In the opening segment of the story a woman, middle-aged, reads to her barely interested husband a letter she has received from a friend of her childhood days. It concerns her visit  to a town which is the center of the manufacturing of traditional dolls.

""They were taken by air-conditioned bus to a village where ninety percent—the guide vigorously repeated this statistic—where ninety percent of all the dolls in Japan were made. “It’s a major industry here,” Roberta writes, and some of the dolls still were manufactured almost entirely by hand in a kind of cottage-industry system. One house in the village, for example, made nothing but arms and legs, another the bodies; another dressed the naked doll bodies in stiff kimonos of real silk and attached such objects as fans and birds to the tiny lacquered female fingers. Roberta’s party was brought to a small house in the middle of the village where the heads of geisha dolls were made. Just the heads and nothing else. After leaving their shoes in a small darkened foyer, they were led into a surprisingly wide, matted workroom that was cooled by slow-moving overhead fans. The air was musty from the mingled straw and dust, but the light from a row of latticed windows was softly opalescent, a distinctly mild, non-industry quality of light, clean-focused and just touched with the egg yellow of sunlight. Here in the workroom nine or ten Japanese women knelt in a circle on the floor. They nodded quickly and repeatedly in the direction of the tourists, and smiled in a half-shy, half-neighborly manner; they never stopped working for a second. The head-making operation was explained by the guide, who was a short and peppy Japanese with soft cheeks and a sharp “arfing” way of speaking English. First, he informed them, the very finest sawdust of a rare Japanese tree was taken and mixed with an equal solution of the purest rice paste. (Roberta writes that he rose up on his toes when he reached the words finest and purest as though paying tribute to the god of superlatives.) This dough-like material then was pressed into wooden molds of great antiquity (another toe-rising here) and allowed to dry very slowly over a period of days. Then it was removed and painted; ten separate and exquisitely thin coats of enamel were applied, so that the resulting form, with only an elegant nose breaking the white egg surface, arrived at the weight and feel and coolness of porcelain. The tourists—hulking, Western, flat-footed in their bare feet—watched as the tiny white doll heads were passed around".

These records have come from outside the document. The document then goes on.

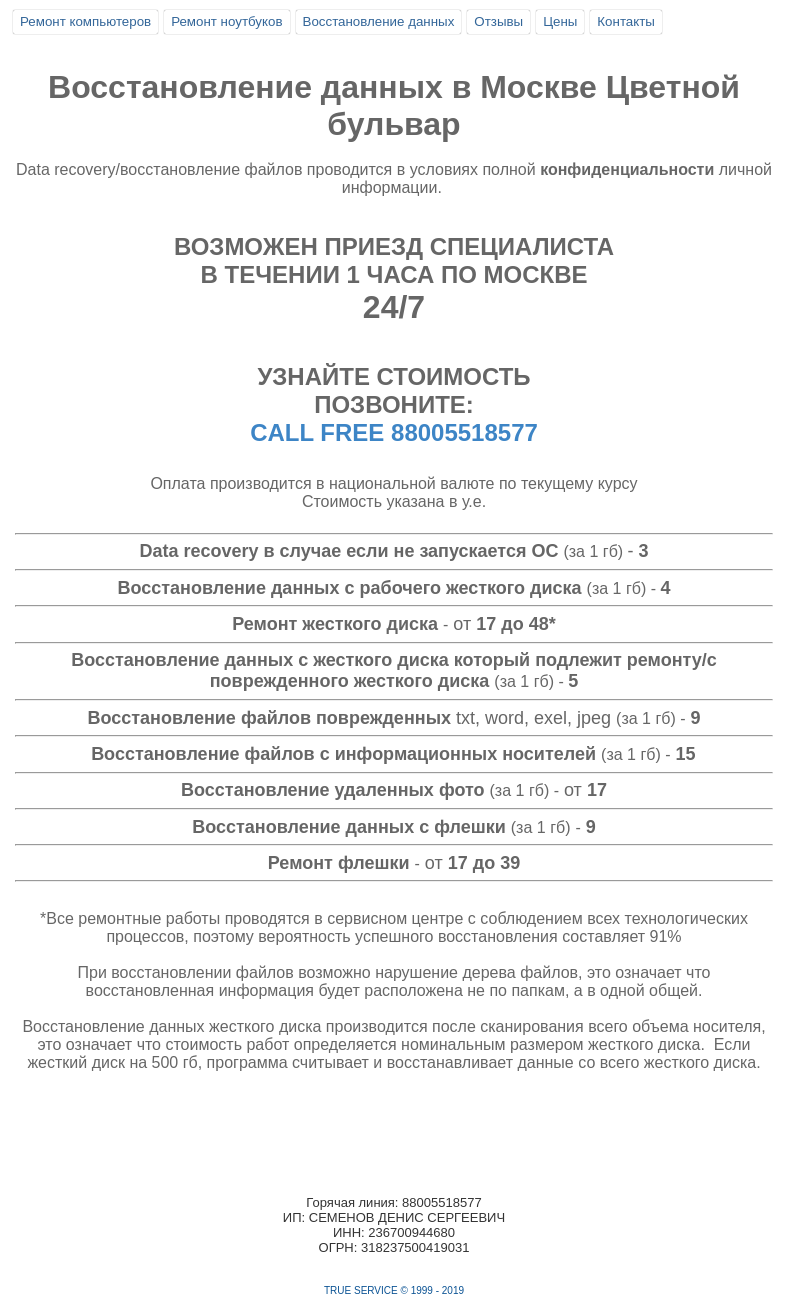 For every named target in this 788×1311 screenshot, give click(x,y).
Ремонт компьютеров (85, 21)
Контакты (626, 21)
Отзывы (498, 21)
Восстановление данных (379, 21)
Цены (560, 21)
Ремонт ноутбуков (226, 21) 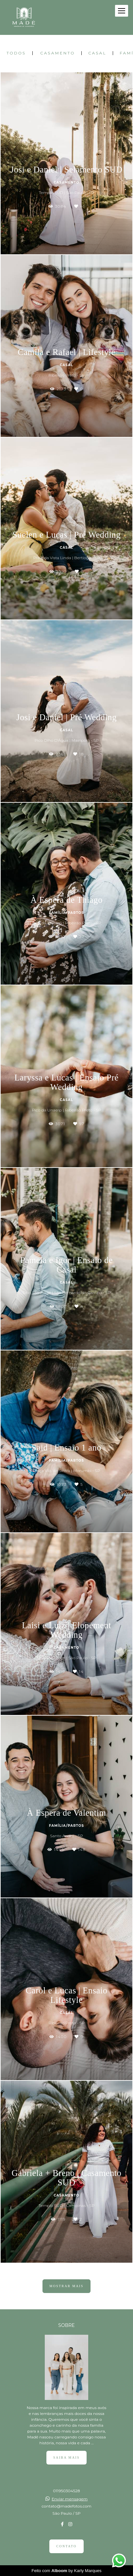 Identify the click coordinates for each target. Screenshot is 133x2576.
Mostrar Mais (66, 2286)
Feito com (67, 2570)
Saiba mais (66, 2457)
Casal (97, 53)
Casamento (57, 53)
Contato (66, 2546)
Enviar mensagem (70, 2499)
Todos (16, 53)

In the second segment of the story the woman begins to think back on the importance of dolls to her childhood.

The Carol Shields Literary Trust Website has an excellent biography

1 comment:

Buried In Print said...

Haha Your opening sentence made me smile. But, on the other hand, I actually was a little surprised to find it was about dolls after all! It didn't seem very likely, did it.

This passage I flagged as one that stood out for me: "Sometimes I long for a share of her forgetfulness, her leisured shrugging acceptance of past events. My own recollections, not all happy, are relentlessly present, kept stashed away like ingots, testifying to a peculiar imprisoning, muscularity of recall."

It made me reread a couple of times and flash back to some earlier narrators.